3. Originally Posted by Jhevon
(actually, it's $\sqrt {-23}$ that you have to deal with) well, that's the point of the $i$. you have complex roots here. $i = \sqrt{-1}$. so, $\sqrt {-23} = \sqrt{(-1)(23)} = \sqrt {-1} \sqrt {23}= i \sqrt {23}$
Ohay, so that means I know what my i value is now? So should i just multiply my i value by my b value in the quadratic formula to get the values?

4. Originally Posted by Lolcats
Ohay, so that means I know what my i value is now? So should i just multiply my i value by my b value in the quadratic formula to get the values?
uh...no. do the quadratic formula, simplify the negative square root as i showed you, and split the answer in two terms, one with $i$ in it, one without $i$ in it.

5. Originally Posted by Jhevon
uh...no. do the quadratic formula, simplify the negative square root as i showed you, and split the answer in two terms, one with $i$ in it, one without $i$ in it.

If one solution is complex, then the other solution is complex. This is a major theorem.

Both solutions will have $i$ in it if one does (the roots are complex conjugates)

6. Ahhh, alright I'll try that. Thank you.

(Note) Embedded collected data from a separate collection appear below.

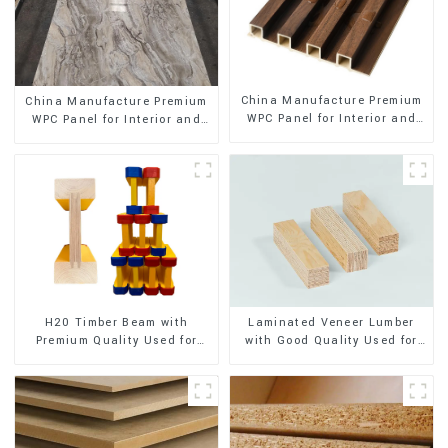
China Manufacture Premium
China Manufacture Premium
WPC Panel for Interior and
WPC Panel for Interior and
Exterior Decoration
Exterior Decoration
H20 Timber Beam with
Laminated Veneer Lumber
Premium Quality Used for
with Good Quality Used for
Outdoor Construction
Construction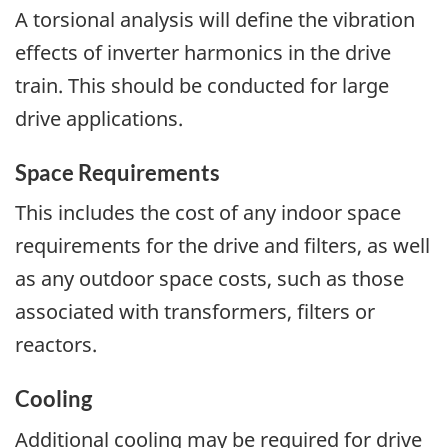
A torsional analysis will define the vibration
effects of inverter harmonics in the drive
train. This should be conducted for large
drive applications.
Space Requirements
This includes the cost of any indoor space
requirements for the drive and filters, as well
as any outdoor space costs, such as those
associated with transformers, filters or
reactors.
Cooling
Additional cooling may be required for drive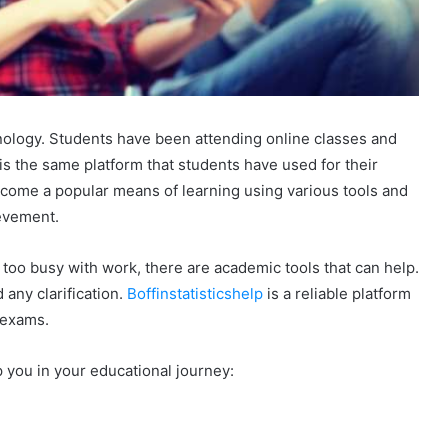
ology. Students have been attending online classes and
t is the same platform that students have used for their
come a popular means of learning using various tools and
evement.
e too busy with work, there are academic tools that can help.
any clarification.
Boffinstatisticshelp
is a reliable platform
 exams.
 you in your educational journey: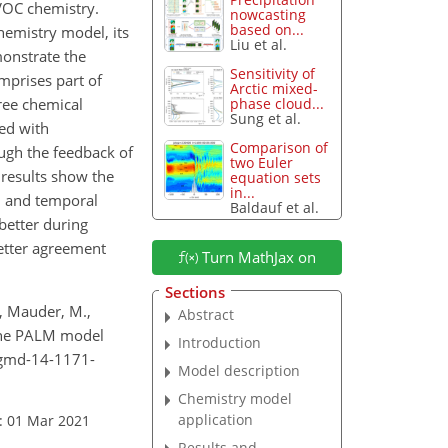
 VOC chemistry.
nowcasting
based on...
hemistry model, its
Liu et al.
monstrate the
Sensitivity of
mprises part of
Arctic mixed-
ree chemical
phase cloud...
Sung et al.
ed with
Comparison of
ough the feedback of
two Euler
 results show the
equation sets
in...
al and temporal
Baldauf et al.
better during
etter agreement
Turn MathJax on
Sections
., Mauder, M.,
Abstract
 the PALM model
Introduction
4/gmd-14-1171-
Model description
Chemistry model
application
: 01 Mar 2021
Results and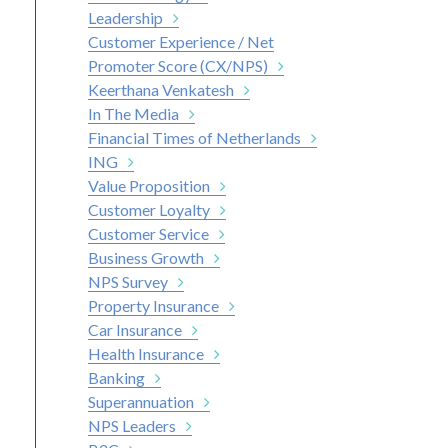
Leadership
Customer Experience / Net
Promoter Score (CX/NPS)
Keerthana Venkatesh
In The Media
Financial Times of Netherlands
ING
Value Proposition
Customer Loyalty
Customer Service
Business Growth
NPS Survey
Property Insurance
Car Insurance
Health Insurance
Banking
Superannuation
NPS Leaders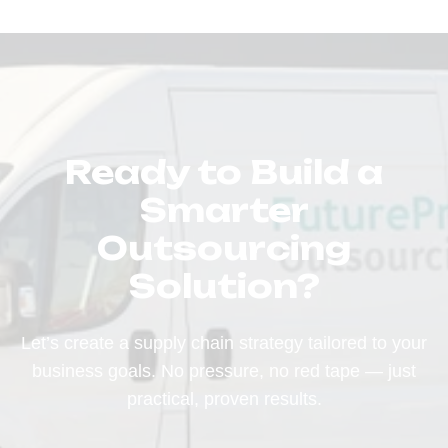
Ready to Build a
Smarter
Outsourcing
Solution?
Let’s create a supply chain strategy tailored to your
business goals. No pressure, no red tape — just
practical, proven results.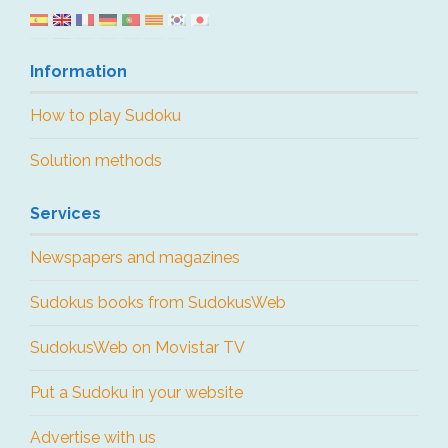
Information
How to play Sudoku
Solution methods
Services
Newspapers and magazines
Sudokus books from SudokusWeb
SudokusWeb on Movistar TV
Put a Sudoku in your website
Advertise with us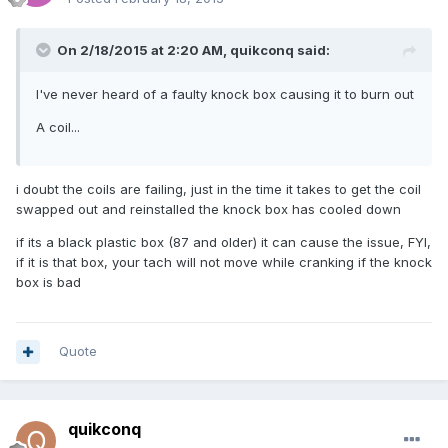
On 2/18/2015 at 2:20 AM, quikconq said:
I've never heard of a faulty knock box causing it to burn out
A coil...
i doubt the coils are failing, just in the time it takes to get the coil
swapped out and reinstalled the knock box has cooled down
if its a black plastic box (87 and older) it can cause the issue, FYI,
if it is that box, your tach will not move while cranking if the knock
box is bad
Quote
quikconq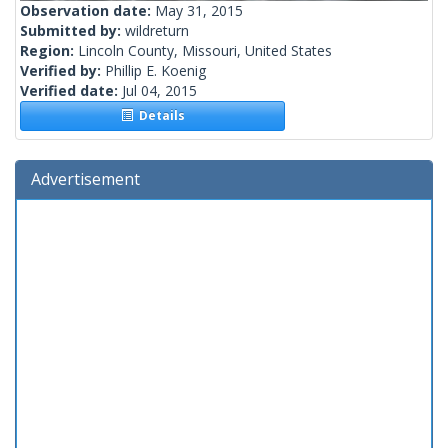
Observation date:
May 31, 2015
Submitted by:
wildreturn
Region:
Lincoln County, Missouri, United States
Verified by:
Phillip E. Koenig
Verified date:
Jul 04, 2015
Details
Advertisement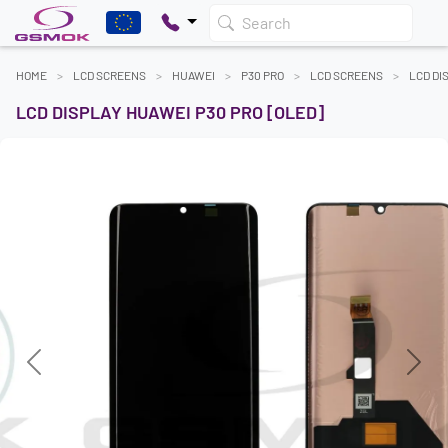
Search
HOME
LCD SCREENS
HUAWEI
P30 PRO
LCD SCREENS
LCD DI
LCD DISPLAY HUAWEI P30 PRO [OLED]
Previous
Next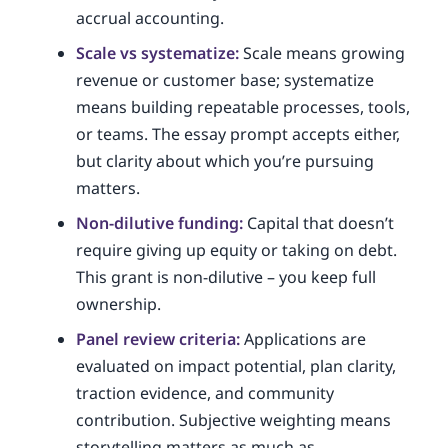
accrual accounting.
Scale vs systematize:
Scale means growing
revenue or customer base; systematize
means building repeatable processes, tools,
or teams. The essay prompt accepts either,
but clarity about which you’re pursuing
matters.
Non-dilutive funding:
Capital that doesn’t
require giving up equity or taking on debt.
This grant is non-dilutive – you keep full
ownership.
Panel review criteria:
Applications are
evaluated on impact potential, plan clarity,
traction evidence, and community
contribution. Subjective weighting means
storytelling matters as much as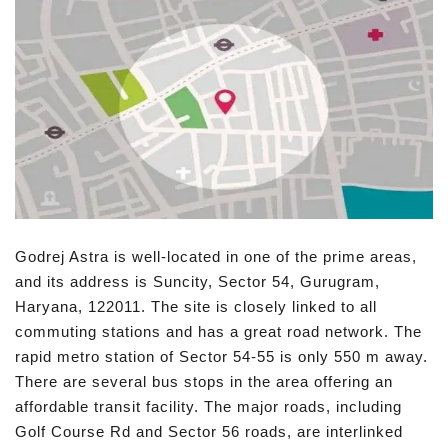
Godrej Astra is well-located in one of the prime areas,
and its address is Suncity, Sector 54, Gurugram,
Haryana, 122011. The site is closely linked to all
commuting stations and has a great road network. The
rapid metro station of Sector 54-55 is only 550 m away.
There are several bus stops in the area offering an
affordable transit facility. The major roads, including
Golf Course Rd and Sector 56 roads, are interlinked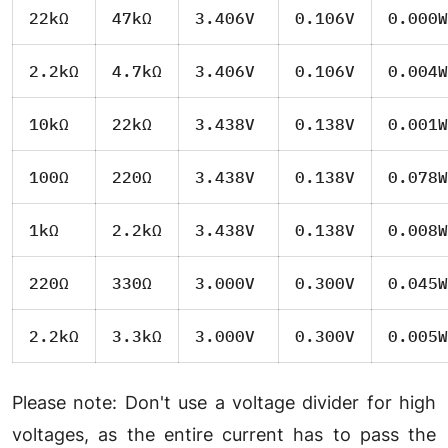
22kΩ
47kΩ
3.406V
0.106V
0.000W
2.2kΩ
4.7kΩ
3.406V
0.106V
0.004W
10kΩ
22kΩ
3.438V
0.138V
0.001W
100Ω
220Ω
3.438V
0.138V
0.078W
1kΩ
2.2kΩ
3.438V
0.138V
0.008W
220Ω
330Ω
3.000V
0.300V
0.045W
2.2kΩ
3.3kΩ
3.000V
0.300V
0.005W
Please note: Don't use a voltage divider for high
voltages, as the entire current has to pass the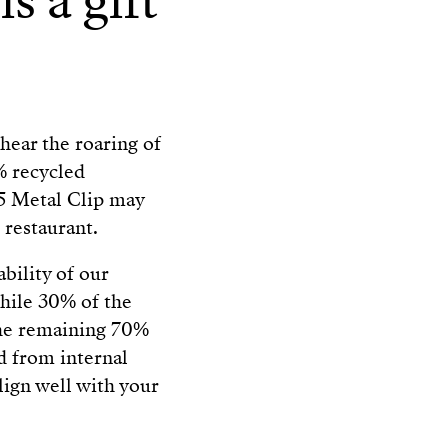
s a gift
hear the roaring of
% recycled
DS5 Metal Clip may
 restaurant.
ability of our
hile 30% of the
 the remaining 70%
d from internal
align well with your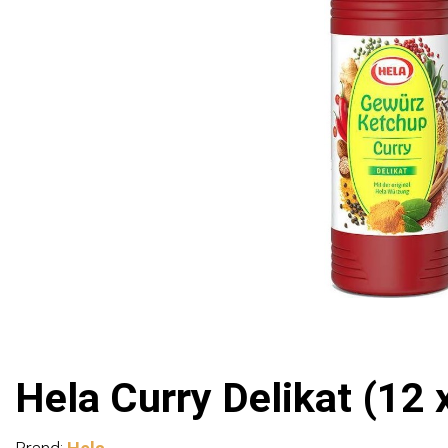
Hela Curry Delikat (12 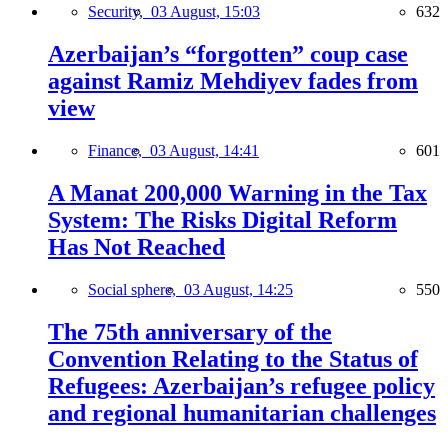
Security,
03 August, 15:03
632
Azerbaijan’s “forgotten” coup case
against Ramiz Mehdiyev fades from
view
Finance,
03 August, 14:41
601
A Manat 200,000 Warning in the Tax
System: The Risks Digital Reform
Has Not Reached
Social sphere,
03 August, 14:25
550
The 75th anniversary of the
Convention Relating to the Status of
Refugees: Azerbaijan’s refugee policy
and regional humanitarian challenges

7. One last thing... when their asking me to express it in a + bi... is that like in terms of the variables from the quadric formula? Or am I suppose to let a + bi = the two x's found, and then solve for a and b?

8. Originally Posted by Lolcats
One last thing... when their asking me to express it in a + bi... is that like in terms of the variables from the quadric formula? Or am I suppose to let a + bi = the two x's found, and then solve for a and b?
a+bi is the general form a complex number, i know it might be confusing, but has nothing to do with the a,b from the quadratic formula, it just means that when you run through the quadratic formula you will get an answer, part of it will have i and part of it wont

write it as (real number)+(real number)i

9. Originally Posted by emathinstruction
a+bi is the general form a complex number, i know it might be confusing, but has nothing to do with the a,b from the quadratic formula, it just means that when you run through the quadratic formula you will get an answer, part of it will have i and part of it wont

write it as (real number)+(real number)i
haha, oh, now i see where the confusion came from i was wondering why the OP said to multiply i by b. yes, the b in a + ib is not the same b as the one in the quadratic formula.

10. Uhh k..

First input the solution with b< 0 here:
the real number a equals_______ and the real number b equals_______
Then input the solution with b0 here:
the real number a equals_______ and the real number b equals _______

Thats the format I'm suppose to answer it in, I'm just really confused now how to get through this...

Sorry for dragging this out, I've never had a question like this or delt with 'complex conjugates'

11. Originally Posted by Lolcats
Uhh k..

First input the solution with b< 0 here:
the real number a equals_______ and the real number b equals_______
Then input the solution with b>0 here:
the real number a equals_______ and the real number b equals _______

Thats the format I'm suppose to answer it in, I'm just really confused now how to get through this...

Sorry for dragging this out, I've never had a question like this or delt with 'complex conjugates'
example: lets say you did all i said and you ended up with something like $\frac {1 \pm i \sqrt 2}2$

first step: $\frac 12 \pm i \frac { \sqrt 2}2$

so $a = \frac 12$, and $b = \pm \frac {\sqrt 2}2$. got it?